Natural Resources Not Sole Option For Foreign Investment


As a nascent democracy, our country should revise its national policies simply because a transparent and effective management acts as a catalyst of development. Available evidence supports the view that building human and institutional capacities is the best way to address the challenges likely to arise in maximising the benefits of our country’s rich natural resources.
We need more human resources and institutions to implement them on the understanding that the presence of foreign investment in the domestic economy can be a constant source of income and employment, which in turn contribute to national economic growth.
In addition, our young people can take advantage of technology spillover and technical know-hows, transferred through foreign direct investment. Economic growth is highly regarded as an invaluable tool for the fight against poverty in developing countries.
Frankly speaking, the motive behind the inflow of foreign investment into our country is due to an abundant supply of natural resources. Foreign firms invest heavily in extractive industries by casting covetous eyes on our gems, copper, oil and gas. As a result, our country saw a dramatic surge in foreign investment from $4b in 2011 to US$22 billion in 2015.

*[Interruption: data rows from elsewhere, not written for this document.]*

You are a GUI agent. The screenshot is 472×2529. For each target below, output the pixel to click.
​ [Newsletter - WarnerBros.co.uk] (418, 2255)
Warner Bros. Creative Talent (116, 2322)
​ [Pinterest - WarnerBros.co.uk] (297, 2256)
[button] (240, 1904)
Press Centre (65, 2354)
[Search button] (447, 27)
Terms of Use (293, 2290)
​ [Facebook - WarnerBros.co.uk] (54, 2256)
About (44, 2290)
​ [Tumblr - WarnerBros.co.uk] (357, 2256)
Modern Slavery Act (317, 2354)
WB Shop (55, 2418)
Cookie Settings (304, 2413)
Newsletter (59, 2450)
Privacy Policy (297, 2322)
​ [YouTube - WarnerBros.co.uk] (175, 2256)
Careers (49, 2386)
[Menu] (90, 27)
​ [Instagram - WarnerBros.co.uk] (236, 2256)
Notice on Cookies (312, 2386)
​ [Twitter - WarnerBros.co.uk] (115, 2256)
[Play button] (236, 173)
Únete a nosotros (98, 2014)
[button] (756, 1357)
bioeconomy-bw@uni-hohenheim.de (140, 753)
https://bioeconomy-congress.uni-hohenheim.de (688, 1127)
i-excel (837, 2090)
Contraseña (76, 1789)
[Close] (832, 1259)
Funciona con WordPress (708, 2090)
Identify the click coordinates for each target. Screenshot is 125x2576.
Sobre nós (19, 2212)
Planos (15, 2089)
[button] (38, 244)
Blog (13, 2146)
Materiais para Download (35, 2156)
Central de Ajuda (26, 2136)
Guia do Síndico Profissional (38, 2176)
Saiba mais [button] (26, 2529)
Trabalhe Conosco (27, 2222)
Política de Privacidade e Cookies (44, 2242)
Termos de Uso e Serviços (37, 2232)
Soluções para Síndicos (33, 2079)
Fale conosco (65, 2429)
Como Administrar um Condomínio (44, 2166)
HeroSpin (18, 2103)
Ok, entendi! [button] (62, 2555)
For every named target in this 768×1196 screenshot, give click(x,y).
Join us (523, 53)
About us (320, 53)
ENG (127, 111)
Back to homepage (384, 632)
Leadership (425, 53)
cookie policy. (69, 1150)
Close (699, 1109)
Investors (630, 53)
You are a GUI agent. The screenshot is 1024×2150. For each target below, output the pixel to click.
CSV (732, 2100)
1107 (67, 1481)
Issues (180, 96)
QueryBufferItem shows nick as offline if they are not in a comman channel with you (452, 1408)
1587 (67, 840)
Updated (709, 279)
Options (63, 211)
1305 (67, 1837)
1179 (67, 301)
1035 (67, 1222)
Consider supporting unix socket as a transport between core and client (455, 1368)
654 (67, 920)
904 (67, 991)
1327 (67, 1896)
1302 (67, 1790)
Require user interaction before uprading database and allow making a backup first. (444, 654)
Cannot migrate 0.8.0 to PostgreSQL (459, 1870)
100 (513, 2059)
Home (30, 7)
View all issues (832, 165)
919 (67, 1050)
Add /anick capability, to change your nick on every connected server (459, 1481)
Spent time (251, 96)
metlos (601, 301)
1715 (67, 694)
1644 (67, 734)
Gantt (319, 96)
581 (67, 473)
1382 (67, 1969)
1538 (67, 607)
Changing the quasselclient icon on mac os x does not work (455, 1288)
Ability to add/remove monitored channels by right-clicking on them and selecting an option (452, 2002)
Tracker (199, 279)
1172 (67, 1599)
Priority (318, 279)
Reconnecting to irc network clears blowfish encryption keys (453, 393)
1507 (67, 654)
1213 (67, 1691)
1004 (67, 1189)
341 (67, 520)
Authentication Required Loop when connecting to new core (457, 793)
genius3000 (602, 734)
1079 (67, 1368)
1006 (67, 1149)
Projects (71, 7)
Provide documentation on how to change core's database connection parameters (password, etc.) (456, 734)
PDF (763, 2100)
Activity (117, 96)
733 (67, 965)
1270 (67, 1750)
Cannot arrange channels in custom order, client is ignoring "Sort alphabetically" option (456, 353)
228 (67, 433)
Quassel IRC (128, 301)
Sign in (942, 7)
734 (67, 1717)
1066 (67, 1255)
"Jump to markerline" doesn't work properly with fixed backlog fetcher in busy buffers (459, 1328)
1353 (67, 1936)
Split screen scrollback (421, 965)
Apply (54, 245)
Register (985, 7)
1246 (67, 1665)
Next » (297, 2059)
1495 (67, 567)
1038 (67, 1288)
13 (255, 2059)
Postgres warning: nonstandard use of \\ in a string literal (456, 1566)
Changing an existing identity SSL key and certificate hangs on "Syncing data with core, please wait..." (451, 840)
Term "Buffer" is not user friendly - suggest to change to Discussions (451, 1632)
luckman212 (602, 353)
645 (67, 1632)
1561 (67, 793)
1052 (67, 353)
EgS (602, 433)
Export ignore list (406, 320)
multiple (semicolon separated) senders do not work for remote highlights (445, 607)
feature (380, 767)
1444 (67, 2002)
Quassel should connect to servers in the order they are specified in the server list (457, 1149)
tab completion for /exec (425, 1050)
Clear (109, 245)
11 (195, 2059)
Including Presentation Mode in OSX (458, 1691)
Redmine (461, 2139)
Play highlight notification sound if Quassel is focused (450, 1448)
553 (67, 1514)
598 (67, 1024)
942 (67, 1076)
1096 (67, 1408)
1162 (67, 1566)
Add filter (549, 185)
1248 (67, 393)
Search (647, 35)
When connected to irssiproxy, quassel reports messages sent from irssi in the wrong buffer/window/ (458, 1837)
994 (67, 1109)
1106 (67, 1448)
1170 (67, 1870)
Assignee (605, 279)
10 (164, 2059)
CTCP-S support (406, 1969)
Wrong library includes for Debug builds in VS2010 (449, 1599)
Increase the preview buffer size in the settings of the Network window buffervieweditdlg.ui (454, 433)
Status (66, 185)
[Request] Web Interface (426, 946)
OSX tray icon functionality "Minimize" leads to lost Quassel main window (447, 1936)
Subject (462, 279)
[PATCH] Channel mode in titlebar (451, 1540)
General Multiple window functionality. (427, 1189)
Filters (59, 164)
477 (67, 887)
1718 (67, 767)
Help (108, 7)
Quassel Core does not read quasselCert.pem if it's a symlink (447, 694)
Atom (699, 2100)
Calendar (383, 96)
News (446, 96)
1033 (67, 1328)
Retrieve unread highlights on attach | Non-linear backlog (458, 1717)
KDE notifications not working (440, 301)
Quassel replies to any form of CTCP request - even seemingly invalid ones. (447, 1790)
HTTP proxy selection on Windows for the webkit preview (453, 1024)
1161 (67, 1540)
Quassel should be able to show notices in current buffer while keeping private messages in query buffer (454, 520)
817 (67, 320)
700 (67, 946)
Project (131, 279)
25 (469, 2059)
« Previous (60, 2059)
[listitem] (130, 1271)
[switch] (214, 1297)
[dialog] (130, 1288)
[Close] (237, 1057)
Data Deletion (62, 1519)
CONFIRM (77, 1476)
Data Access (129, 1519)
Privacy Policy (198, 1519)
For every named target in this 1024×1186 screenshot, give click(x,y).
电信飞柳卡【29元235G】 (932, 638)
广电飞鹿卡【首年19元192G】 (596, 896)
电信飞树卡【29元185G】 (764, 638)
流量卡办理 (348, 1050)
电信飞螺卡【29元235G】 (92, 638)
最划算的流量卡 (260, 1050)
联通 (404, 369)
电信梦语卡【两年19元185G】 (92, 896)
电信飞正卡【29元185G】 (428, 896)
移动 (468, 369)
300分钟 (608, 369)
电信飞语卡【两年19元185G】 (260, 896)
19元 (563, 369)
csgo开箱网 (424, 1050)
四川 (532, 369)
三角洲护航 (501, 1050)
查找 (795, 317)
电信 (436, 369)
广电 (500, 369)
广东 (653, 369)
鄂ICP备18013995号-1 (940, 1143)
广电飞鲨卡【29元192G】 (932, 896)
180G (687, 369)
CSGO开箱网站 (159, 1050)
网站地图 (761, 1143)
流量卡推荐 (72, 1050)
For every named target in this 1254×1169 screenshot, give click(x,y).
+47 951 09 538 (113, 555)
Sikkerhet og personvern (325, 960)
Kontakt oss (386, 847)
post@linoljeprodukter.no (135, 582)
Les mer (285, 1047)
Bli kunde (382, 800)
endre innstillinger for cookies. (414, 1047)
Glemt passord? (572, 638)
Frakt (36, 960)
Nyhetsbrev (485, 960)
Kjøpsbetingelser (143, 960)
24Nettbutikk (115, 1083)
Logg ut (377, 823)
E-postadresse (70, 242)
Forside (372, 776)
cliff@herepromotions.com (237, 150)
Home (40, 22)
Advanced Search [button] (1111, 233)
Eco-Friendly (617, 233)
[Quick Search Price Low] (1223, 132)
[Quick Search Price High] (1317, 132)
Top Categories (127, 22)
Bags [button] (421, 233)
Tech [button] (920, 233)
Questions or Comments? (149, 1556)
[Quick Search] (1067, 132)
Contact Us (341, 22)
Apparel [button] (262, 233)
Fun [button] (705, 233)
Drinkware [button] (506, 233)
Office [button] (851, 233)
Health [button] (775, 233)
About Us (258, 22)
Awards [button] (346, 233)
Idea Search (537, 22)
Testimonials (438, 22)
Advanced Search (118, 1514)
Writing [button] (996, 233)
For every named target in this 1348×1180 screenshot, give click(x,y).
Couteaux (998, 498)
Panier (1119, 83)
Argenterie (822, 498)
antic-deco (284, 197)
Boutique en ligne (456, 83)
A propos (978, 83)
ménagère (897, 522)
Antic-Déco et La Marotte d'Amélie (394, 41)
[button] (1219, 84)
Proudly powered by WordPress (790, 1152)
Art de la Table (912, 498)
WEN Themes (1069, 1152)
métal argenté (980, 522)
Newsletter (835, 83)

According to researchers, foreign investment has the potential to boost domestic investment as well. For instance, the investment by local businesses reached K5,179 billion ($4b) in 2015, up from K241.75 billion ($186 million) in 2011.
Either way, the availability of natural resources should not always be a magnet for foreign investment. Instead, we should fortify our domestic economy and encourage competitive markets at home. This should be a sole option open to foreign investors.